‘Ironic, and disingenuous’ sheriffs say of Cuomo on home gathering cap enforcement
The state’s new executive order limiting in-person gatherings inside private homes to 10 people has been met with considerable criticism, including law enforcement wondering how their officers can enforce this rule.
Gov. Andrew Cuomo took a shot at law enforcement — especially those upstate — Monday for their continued push back against him and his COVID-19 mandates, saying they can’t “pick and choose” what laws they enforce, and law enforcement fired back.
“I don’t consider them a law enforcement officer,” the governor said, “you don’t have the right to pick laws that you don’t want to enforce or don’t agree with. That’s not a law enforcement officer, that’s a dictator.”
No officers were named in Cuomo’s Monday verbal scolding of law enforcement, but he did identify upstate sheriffs as those who have said they will not enforce the governor’s mandate.
“How a law enforcement officer says, ‘I choose not to enforce the law,’ that law enforcement officer violates their condition of duty,” the governor said.
Lewis County Sheriff Michael Carpinelli has been one of the sheriffs rather vocal about his opposition to the governor’s continued mandates throughout the pandemic.
Over the summer, the sheriff went on record saying he and his deputies would not be patrolling county bars to enforce state social distancing and mask mandates.
“To me, it’s not a criminal crisis, it’s a health crisis,” Carpinelli previously said. “Why should the police be enforcing a health crisis?”
Carpinelli earlier this year announced his bid to run against Cuomo in 2022.
After Monday’s press conference, the New York State Sheriffs Association issued a three-page letter in response to the governor’s comments, stating the 10-person limit on gatherings in private homes has “caused great consternation among many of our citizens, who envision armed officers arriving at their doors to count the number of people around the Thanksgiving table.”
The letter says this would be “neither practical nor Constitutional.”

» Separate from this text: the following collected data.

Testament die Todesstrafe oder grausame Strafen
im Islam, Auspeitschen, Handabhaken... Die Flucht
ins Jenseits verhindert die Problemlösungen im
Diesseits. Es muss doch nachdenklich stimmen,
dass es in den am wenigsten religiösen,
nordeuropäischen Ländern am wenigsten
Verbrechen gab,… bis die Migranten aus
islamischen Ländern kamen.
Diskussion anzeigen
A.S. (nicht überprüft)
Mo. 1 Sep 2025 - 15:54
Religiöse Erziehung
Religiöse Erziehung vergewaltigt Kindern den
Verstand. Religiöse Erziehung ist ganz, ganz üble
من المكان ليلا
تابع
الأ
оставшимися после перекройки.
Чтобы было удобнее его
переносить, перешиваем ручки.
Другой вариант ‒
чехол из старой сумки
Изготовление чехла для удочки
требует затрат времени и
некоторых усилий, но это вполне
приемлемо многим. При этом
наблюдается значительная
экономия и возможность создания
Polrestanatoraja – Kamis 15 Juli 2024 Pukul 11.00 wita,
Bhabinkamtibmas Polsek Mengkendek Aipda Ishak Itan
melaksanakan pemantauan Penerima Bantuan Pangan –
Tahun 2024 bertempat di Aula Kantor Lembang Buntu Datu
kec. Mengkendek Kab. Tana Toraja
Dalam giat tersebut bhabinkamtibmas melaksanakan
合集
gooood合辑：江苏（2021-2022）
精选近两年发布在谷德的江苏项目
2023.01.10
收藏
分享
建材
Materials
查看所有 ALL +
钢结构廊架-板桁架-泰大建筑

In response to the governor’s comment that law enforcement officers can’t “pick and choose” which laws they wish to enforce, the association said it finds the comment “ironic, and disingenuous” as the governor has directed that state police do not need to enforce the order.
The letter continues on to say those in law enforcement are not sure whether the 10-person limit is the right call, or number, to make.
“That is a decision for science, not us, to make,” the letter says.
But they said they do know the onus the governor has put upon law enforcement is an “impossible task.”
“We urge all our citizens to keep informed on the best steps to take to protect themselves, and others, from the spread of this terrible disease. We urge you to listen to our public health officials. We urge you to limit your exposure to those outside your household as much as you reasonably can. If we all do that, we will sooner be able to get back to normal,” the letter reads. “We in law enforcement do not have the resources nor the legal authority to force you to do those things. It is a matter of individual responsibility and we are confident that you will all voluntarily rise to the occasion.”
The letter has since circulated among sheriff departments in the state, with St. Lawrence County Sheriff Brooks Bigwarfe being the lone sheriff in the tri-county area to sign the letter as of Monday night.